▶ _Exercise directions_:
Print the lines in the listing below starting at the line with "مرحبا، أنا مصممة" and ending at the line with "ertente masculina do", both included. Reproduce them exactly and omit every picture.

[Opening Material supplied section]

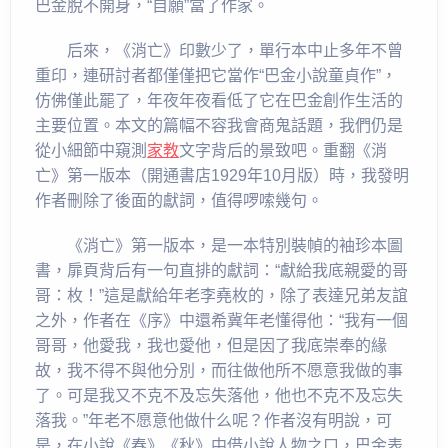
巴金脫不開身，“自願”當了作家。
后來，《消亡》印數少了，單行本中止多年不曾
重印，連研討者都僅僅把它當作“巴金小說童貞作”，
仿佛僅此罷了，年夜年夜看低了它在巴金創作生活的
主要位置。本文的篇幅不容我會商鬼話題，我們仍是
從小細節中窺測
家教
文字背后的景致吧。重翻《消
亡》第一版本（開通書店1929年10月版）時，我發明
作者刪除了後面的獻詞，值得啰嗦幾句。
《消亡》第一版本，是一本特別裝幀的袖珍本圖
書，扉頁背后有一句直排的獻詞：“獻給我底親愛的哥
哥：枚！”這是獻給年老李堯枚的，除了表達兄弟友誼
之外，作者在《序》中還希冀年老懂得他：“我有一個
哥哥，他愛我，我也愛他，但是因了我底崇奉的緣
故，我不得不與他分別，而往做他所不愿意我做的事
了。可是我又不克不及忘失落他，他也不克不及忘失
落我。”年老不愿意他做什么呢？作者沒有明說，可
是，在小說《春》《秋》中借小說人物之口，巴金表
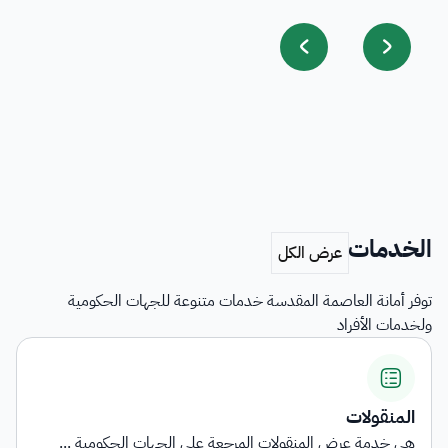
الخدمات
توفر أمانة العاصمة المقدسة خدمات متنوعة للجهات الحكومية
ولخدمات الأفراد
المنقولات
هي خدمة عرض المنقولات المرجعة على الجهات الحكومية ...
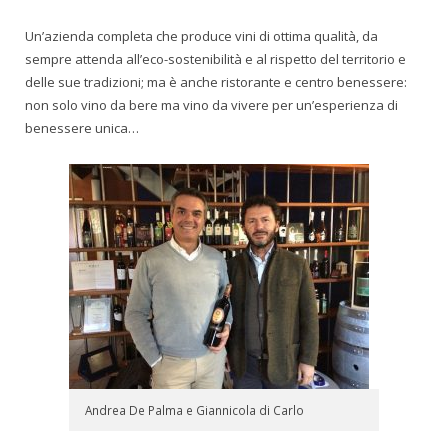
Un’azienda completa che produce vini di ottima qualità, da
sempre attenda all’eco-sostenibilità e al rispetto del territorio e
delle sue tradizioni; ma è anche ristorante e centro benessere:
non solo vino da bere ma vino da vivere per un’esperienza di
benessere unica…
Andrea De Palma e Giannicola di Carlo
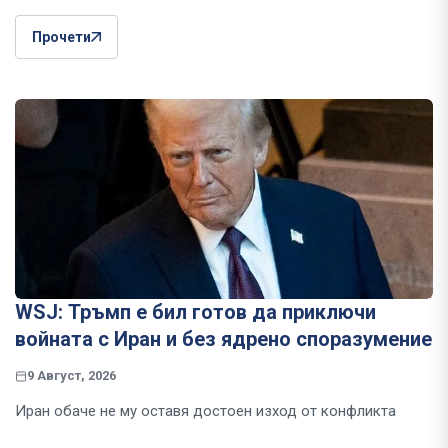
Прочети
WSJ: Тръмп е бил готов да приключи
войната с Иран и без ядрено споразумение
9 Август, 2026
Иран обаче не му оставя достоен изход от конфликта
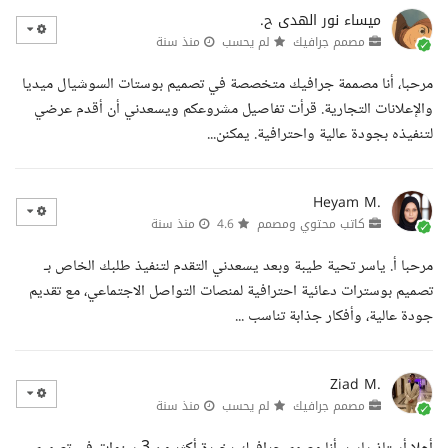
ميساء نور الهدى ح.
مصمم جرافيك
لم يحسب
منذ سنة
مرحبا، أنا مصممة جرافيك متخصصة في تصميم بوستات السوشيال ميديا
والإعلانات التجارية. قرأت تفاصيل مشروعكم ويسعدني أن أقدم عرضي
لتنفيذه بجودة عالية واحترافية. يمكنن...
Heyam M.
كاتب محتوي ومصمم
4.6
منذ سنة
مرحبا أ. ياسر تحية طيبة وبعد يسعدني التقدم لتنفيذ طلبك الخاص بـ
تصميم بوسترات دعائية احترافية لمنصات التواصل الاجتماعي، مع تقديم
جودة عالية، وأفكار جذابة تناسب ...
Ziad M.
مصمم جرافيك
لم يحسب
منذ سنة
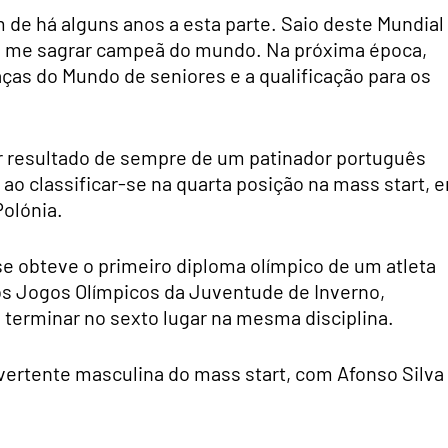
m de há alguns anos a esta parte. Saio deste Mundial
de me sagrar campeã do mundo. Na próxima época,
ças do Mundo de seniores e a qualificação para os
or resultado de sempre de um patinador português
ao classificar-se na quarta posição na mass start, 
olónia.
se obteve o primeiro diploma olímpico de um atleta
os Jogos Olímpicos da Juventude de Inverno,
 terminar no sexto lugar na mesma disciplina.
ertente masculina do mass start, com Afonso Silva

[Closing Material supplied section]
[Opening Material supplied section]

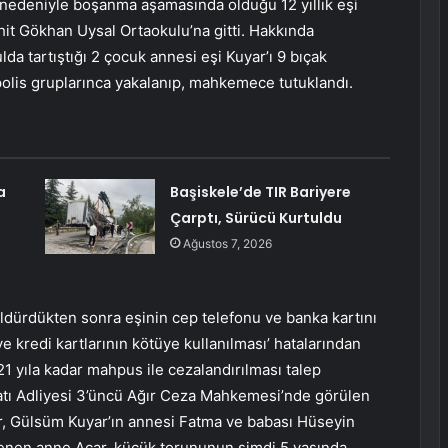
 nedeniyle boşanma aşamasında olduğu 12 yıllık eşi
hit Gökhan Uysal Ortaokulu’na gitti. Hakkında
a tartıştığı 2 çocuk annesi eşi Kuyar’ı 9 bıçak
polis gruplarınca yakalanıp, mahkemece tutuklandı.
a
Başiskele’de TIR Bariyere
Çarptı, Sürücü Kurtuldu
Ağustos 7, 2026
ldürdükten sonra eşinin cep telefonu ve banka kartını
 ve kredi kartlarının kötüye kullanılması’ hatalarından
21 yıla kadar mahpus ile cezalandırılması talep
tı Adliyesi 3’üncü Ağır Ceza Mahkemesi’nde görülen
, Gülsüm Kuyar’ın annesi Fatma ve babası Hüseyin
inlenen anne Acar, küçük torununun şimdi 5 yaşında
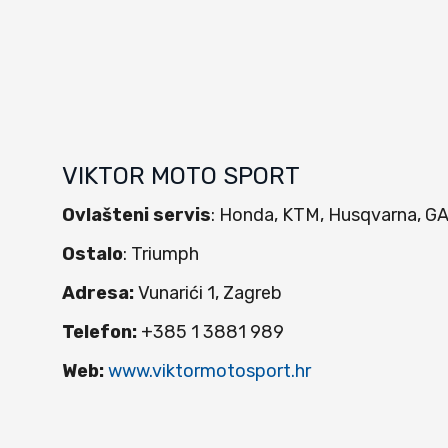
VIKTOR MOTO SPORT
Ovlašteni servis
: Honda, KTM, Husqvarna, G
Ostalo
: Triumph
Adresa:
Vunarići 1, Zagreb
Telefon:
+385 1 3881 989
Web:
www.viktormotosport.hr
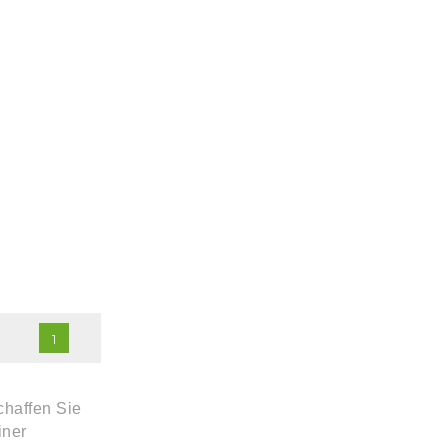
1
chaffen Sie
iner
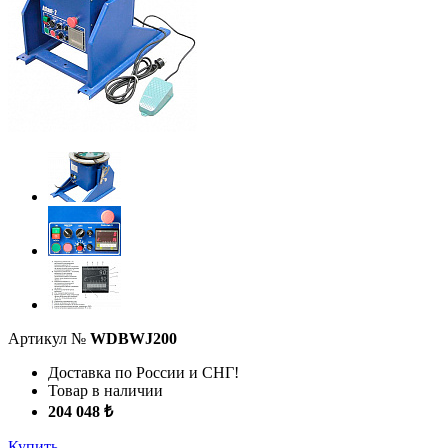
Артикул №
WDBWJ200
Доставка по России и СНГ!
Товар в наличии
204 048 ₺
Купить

[Closing Material supplied section]

▶ _Response to this exercise_:
مرحبا، أنا مصممة جرافيك متخصصة في تصميم بوستات السوشيال ميديا
والإعلانات التجارية. قرأت تفاصيل مشروعكم ويسعدني أن أقدم عرضي
لتنفيذه بجودة عالية واحترافية. يمكنن...
Heyam M.
كاتب محتوي ومصمم
4.6
منذ سنة
مرحبا أ. ياسر تحية طيبة وبعد يسعدني التقدم لتنفيذ طلبك الخاص بـ
تصميم بوسترات دعائية احترافية لمنصات التواصل الاجتماعي، مع تقديم
جودة عالية، وأفكار جذابة تناسب ...
Ziad M.
مصمم جرافيك
لم يحسب
منذ سنة
m de há alguns anos a esta parte. Saio deste Mundial
de me sagrar campeã do mundo. Na próxima época,
ças do Mundo de seniores e a qualificação para os
or resultado de sempre de um patinador português
ao classificar-se na quarta posição na mass start, 
olónia.
se obteve o primeiro diploma olímpico de um atleta
os Jogos Olímpicos da Juventude de Inverno,
 terminar no sexto lugar na mesma disciplina.
ertente masculina do mass start, com Afonso Silva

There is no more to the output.